Problem with all these sites, they go up and down all the time. Sometimes it's a free site for a while, then it'll go to a paid API because they suckered all those people into using the service and they figure there's nothing better. So again, if you have anything on there, just go to the URL, hit submit, let me know.
Any other issues. But I guess I got a couple minutes for questions if anybody has any. Not yet. I have one that's working, I just haven't put it into the repo yet.
So it does actually pull the information from there. Sometimes it's their age, sometimes it's where they work. But it tries to aggregate that stuff. I just haven't released it yet just because it's a little bit wonky in the way that they have it, but it will be released probably in the next couple weeks.
You got a question? Okay. Yep.
So the LinkedIn one where I'm pulling from that page actually just pings that person directly.
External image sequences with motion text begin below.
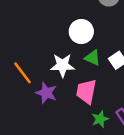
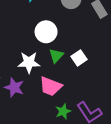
green triangle: (93, 58) -> (56, 56), turned 49
pink trapezoid: (86, 92) -> (51, 86), turned -80

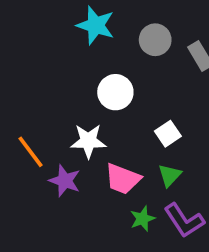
green triangle: (56, 56) -> (170, 175), moved

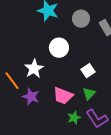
white star: (88, 141) -> (34, 69), moved, turned -30

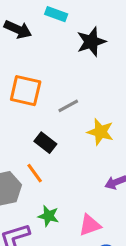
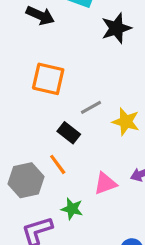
gray line: (68, 106) -> (91, 107), moved
pink triangle: (90, 225) -> (105, 183), moved

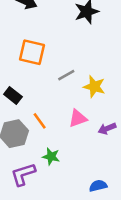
black rectangle: (69, 133) -> (13, 95), moved
pink triangle: (105, 183) -> (78, 118), moved

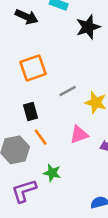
orange square: (32, 52) -> (33, 68), turned -32
black rectangle: (13, 95) -> (30, 111), moved, turned 36

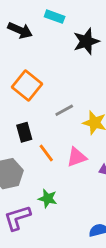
orange square: (33, 68) -> (27, 85), turned -32
orange line: (41, 137) -> (46, 153), moved

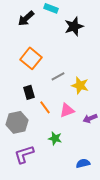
black arrow: (20, 30) -> (26, 18), turned 114
green star: (48, 198) -> (55, 138), moved

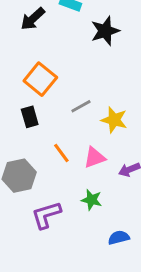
black rectangle: (29, 92) -> (30, 117), moved
green star: (55, 138) -> (92, 200), moved
purple L-shape: (24, 154) -> (46, 215), moved

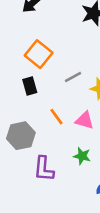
pink triangle: (95, 158) -> (85, 120), turned 36
purple L-shape: (46, 215) -> (44, 169), turned -68

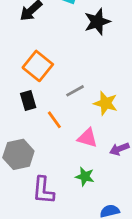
orange line: (56, 117) -> (54, 120), moved

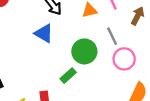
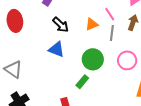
gray line: (112, 36) -> (112, 33), moved, turned 42

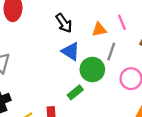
gray line: (112, 33) -> (111, 51), moved
blue triangle: (56, 49) -> (71, 51), moved

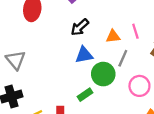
black arrow: (64, 23) -> (80, 27), turned 78
blue triangle: (71, 51) -> (84, 55), turned -48

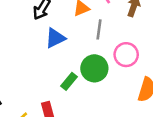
green circle: (103, 74) -> (94, 68), moved

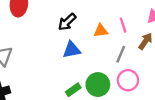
gray line: (99, 29) -> (121, 54), moved

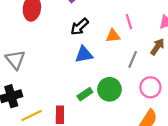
pink line: (123, 25) -> (129, 22), moved
pink circle: (128, 80) -> (150, 87), moved

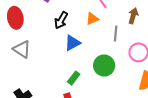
gray triangle: (15, 60) -> (22, 49), moved
green rectangle: (85, 94) -> (74, 78), moved

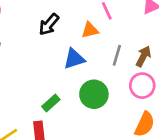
brown arrow: (133, 16) -> (143, 56), moved
blue triangle: (72, 43) -> (74, 59), moved

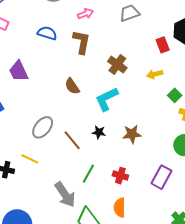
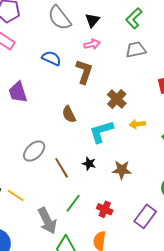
yellow arrow: (155, 74) -> (137, 124), moved
yellow line: (30, 159) -> (16, 195), moved

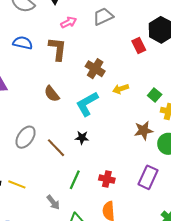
pink arrow: (92, 44) -> (69, 22), moved
brown star: (122, 170) -> (144, 131), moved
gray arrow: (47, 221) -> (53, 202), size x0.6

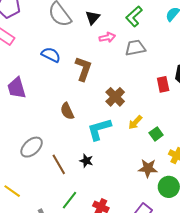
pink arrow: (69, 22) -> (107, 37), moved
yellow arrow: (121, 89) -> (135, 122), turned -42
green square: (155, 95) -> (156, 134), moved

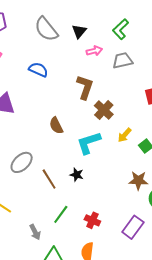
brown L-shape: (83, 69) -> (85, 87), moved

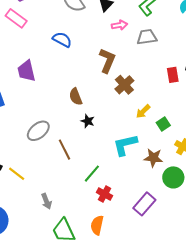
cyan L-shape: (89, 143) -> (125, 145), moved
black star: (77, 175) -> (88, 121), moved
green line: (61, 214) -> (92, 174), moved

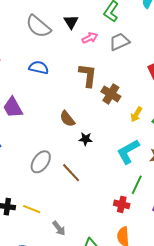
green line: (92, 174) -> (137, 185), moved
gray arrow: (46, 201) -> (59, 228), moved

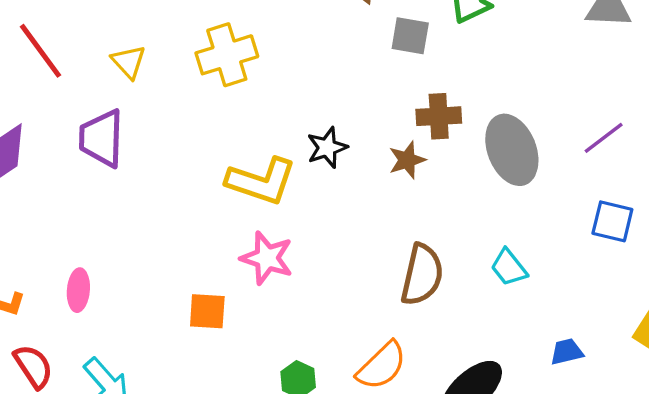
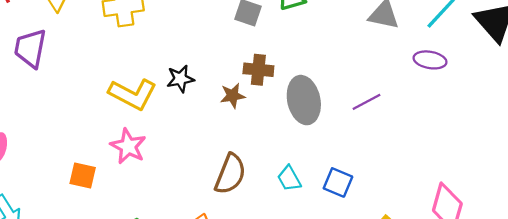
blue square: (612, 221) -> (338, 182), moved

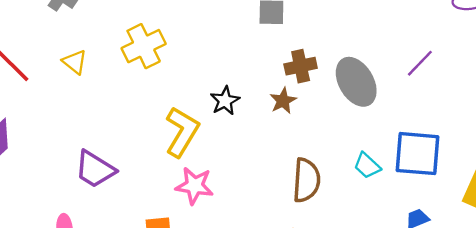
purple trapezoid: (30, 48) -> (95, 169), moved, turned -51
yellow L-shape: (133, 94) -> (182, 132), turned -69
blue square: (338, 182) -> (417, 154), size x1.6

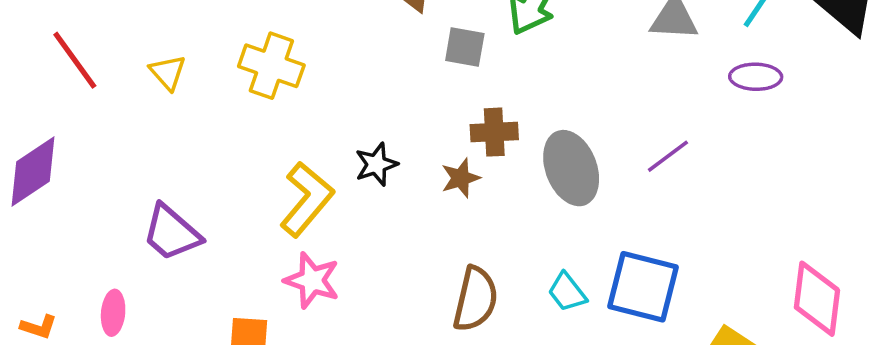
yellow cross: (144, 46) -> (271, 66), turned 36

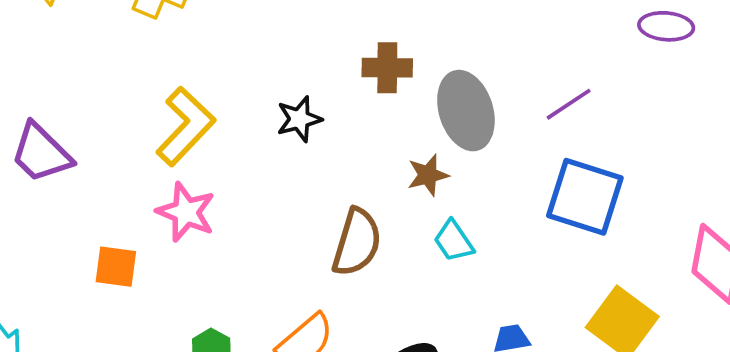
black star: (376, 164) -> (299, 119), moved
brown star: (461, 178) -> (428, 175), moved
blue square: (643, 287) -> (585, 197), moved

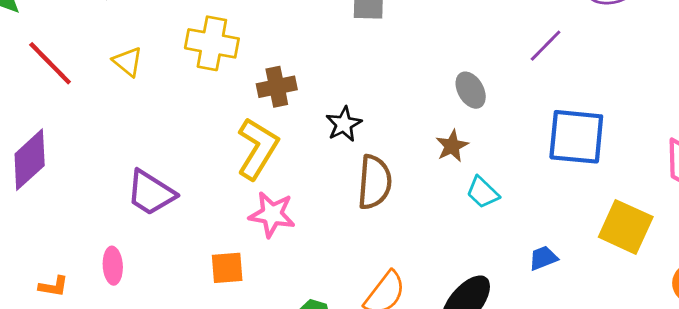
brown cross: (387, 68) -> (277, 87), moved
purple line: (569, 104) -> (546, 46), moved
gray ellipse: (466, 111) -> (471, 90), size x0.6
brown semicircle: (357, 242) -> (374, 182), moved

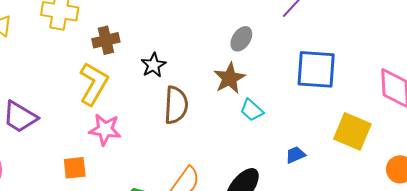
gray ellipse: (471, 90) -> (241, 39), turned 65
brown star: (452, 146) -> (229, 78), size x1.4

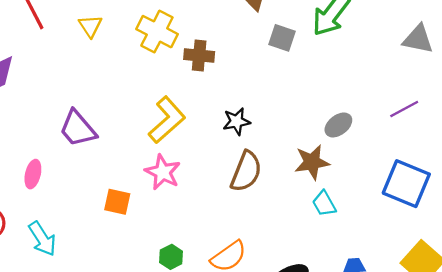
brown cross: (106, 40) -> (199, 55), moved

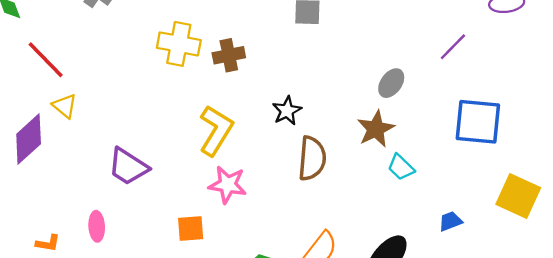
yellow triangle: (90, 26) -> (65, 106), moved

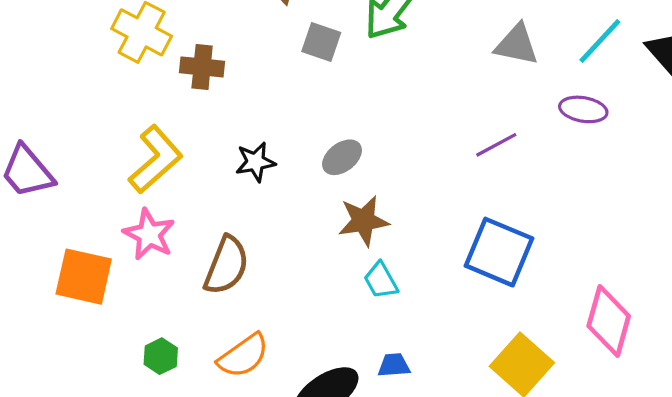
gray ellipse: (391, 83) -> (342, 157), moved
brown semicircle: (312, 158) -> (226, 265), moved
blue trapezoid: (450, 221) -> (394, 365), moved
orange square: (191, 228) -> (84, 277), size x1.5

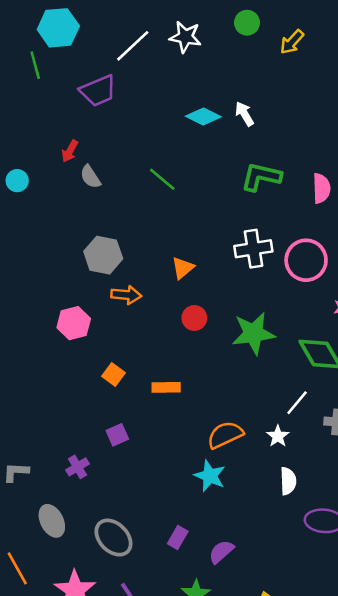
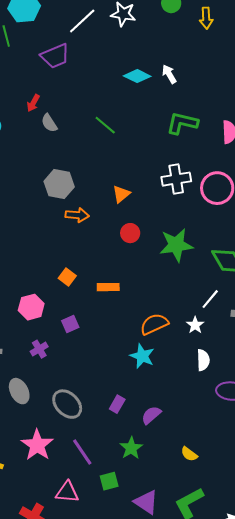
yellow arrow: (292, 42) -> (206, 18), turned -45
pink hexagon: (74, 323) -> (31, 307), moved

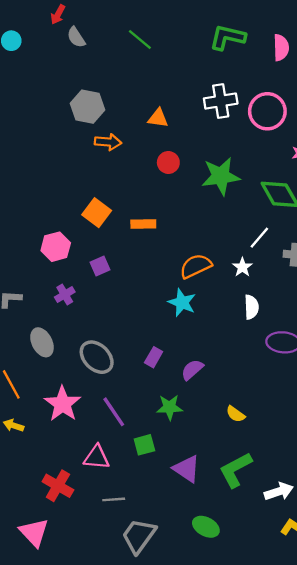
orange triangle: (121, 194) -> (158, 118), turned 48
orange square: (67, 277) -> (97, 213), size x1.4
green star: (131, 448) -> (169, 407), turned 30

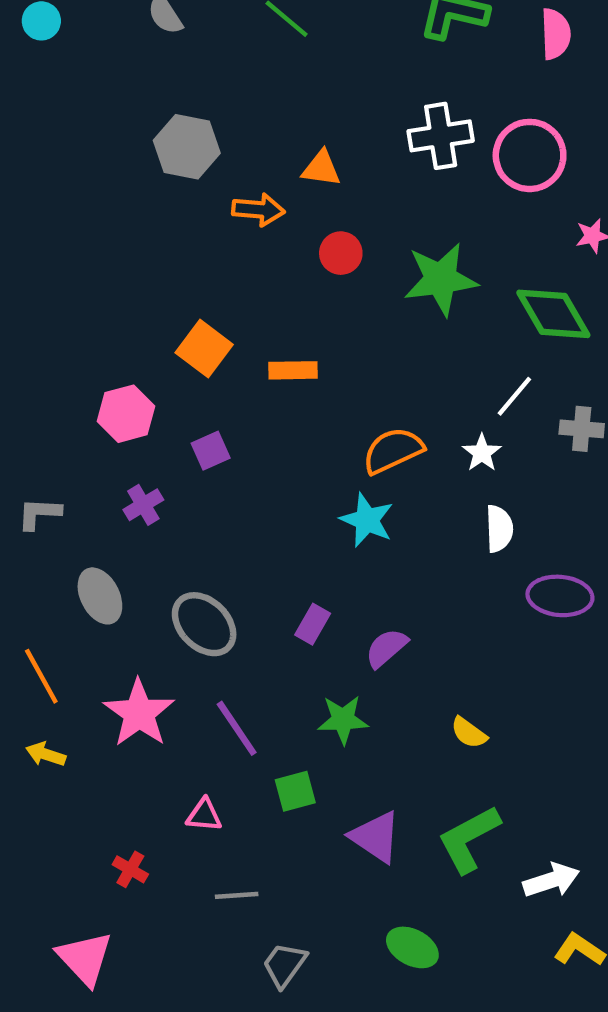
orange arrow: (108, 142) -> (258, 210), moved
pink triangle: (97, 457) -> (204, 815), size x0.7
red cross: (58, 486) -> (130, 869), size x0.6
gray trapezoid: (139, 536) -> (284, 965), size x0.7

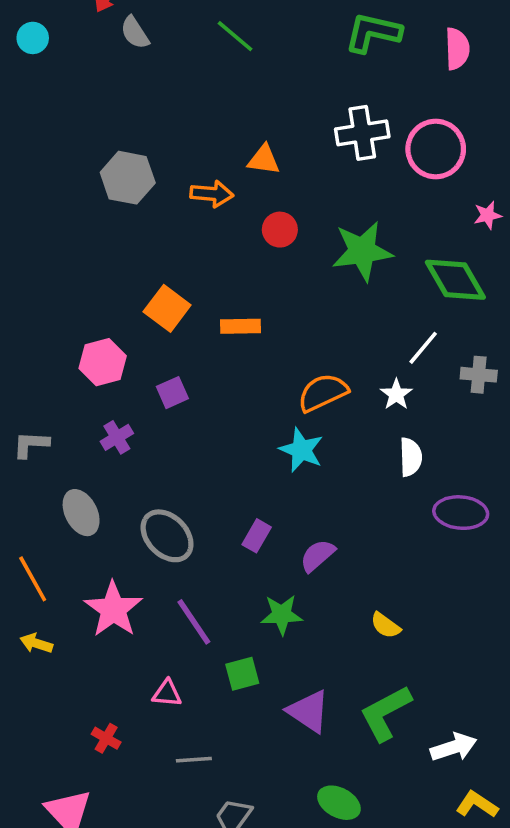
gray hexagon: (187, 147) -> (128, 178), moved

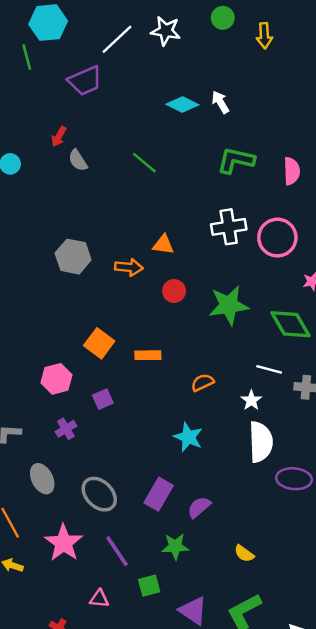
white line: (423, 348) -> (269, 369), turned 65
orange semicircle: (323, 393) -> (203, 382), moved, size x0.7
white semicircle: (411, 457) -> (261, 442), size x1.6
purple rectangle: (257, 536) -> (159, 494), size x1.5

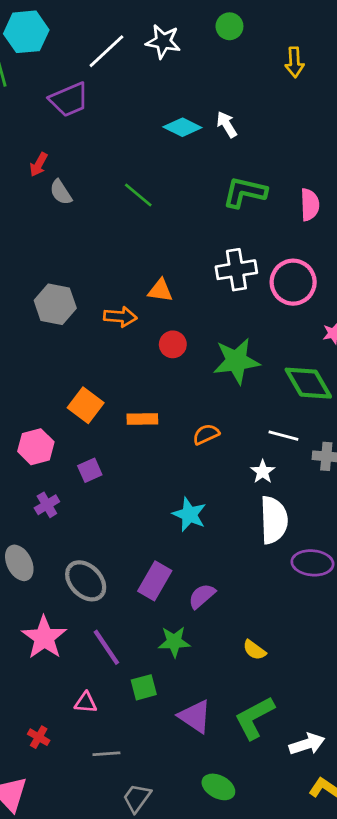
yellow arrow: (264, 36) -> (294, 62), moved
orange semicircle: (203, 382) -> (206, 434), moved

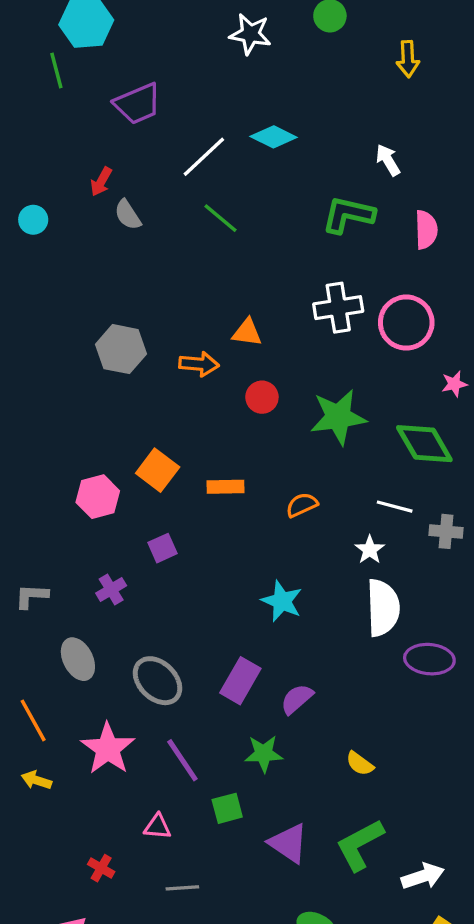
white line: (106, 51) -> (204, 157), moved
white arrow: (227, 124) -> (388, 160), moved
pink hexagon: (36, 447) -> (98, 497), moved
It's not actually a search query on LinkedIn itself. So when you hit it, it's just a direct hit as a user. And it just picks it up to say, this person viewed your profile within the last day or something like that,
depending on how security is set up and all that. But yeah, it's not the normal searching through there. It's just basically getting that information and just displaying it on the page. Anybody else have any questions? All right, that'll be good. Thank you.